There is much epidemiologic, clinical and laboratory evidence that viral infection is involved in otitis media with effusion (OME). However, few studies have demonstrated any direct influence of viruses on the tubotympanum. The purpose of this study was to establish the effect of influenza A virus having invaded the tubotympanum and so elucidate the possible mechanism by which this virus contributes to the pathogenesis of OME. Eighty guinea pigs with normal otoscopic findings were inoculated with 0.2 ml suspension of influenza A (3.3 x 10(8) PFU/ml) into the tympanic cavity through the tympanic membrane. To serve as controls, the same number of guinea pigs were injected with 0.2 ml of physiologic saline solution into the tympanic cavity. At 3, 7, 14, and 28 days postinoculation, they were used for examination of the mucociliary function. Middle ear effusions as well as mucociliary dysfunction were observed only in the animals inoculated with the virus. The ciliary activity in the bulla was declined at any time examined. On the other hand, the ciliary activity in the Eustachian tube and the tympanic orifice was slightly lowered between 7 and 14 days, but the level was not different from that of the controls.
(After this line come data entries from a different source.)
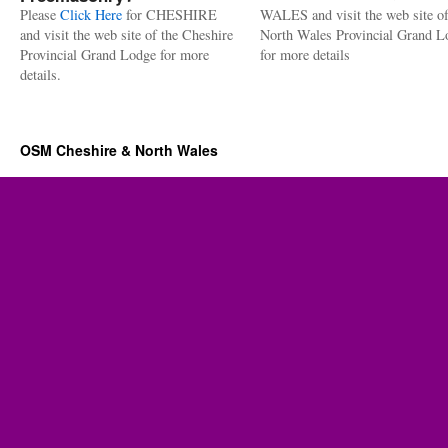
Please
Click Here
for CHESHIRE
WALES and visit the web site of
and visit the web site of the Cheshire
North Wales Provincial Grand L
Provincial Grand Lodge for more
for more details
details.
OSM Cheshire & North Wales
However, the number of active ciliated cells (showing more than 500 beats/min) was significantly smaller than that of the controls. The mucociliary clearance time of the tubotympanum was more prolonged than that of the controls at 3, 7, and 14 days, and returned to the control level at 28 days. A variety of morphological changes were observed in the tubotympanum treated with the virus. Major pathologies observed included general inflammatory cell infiltration, vacuolation and other degeneration of ciliated cells, and vascular damage and increased vascular permeability. Regeneration of cilia or ciliated cells followed the degeneration, which included an increased number of basal cells and newly formed centrioles. However, the viral infection also affected the epithelial cells with new centrioles. Our study demonstrates that viral infection can evoke mucociliary dysfunction of the tubotympanum and create increased susceptibility to bacteria. Therefore, viral infection may enhance bacterial infectious processes in the tubotympanu thereby contributing to the occurrence of OME.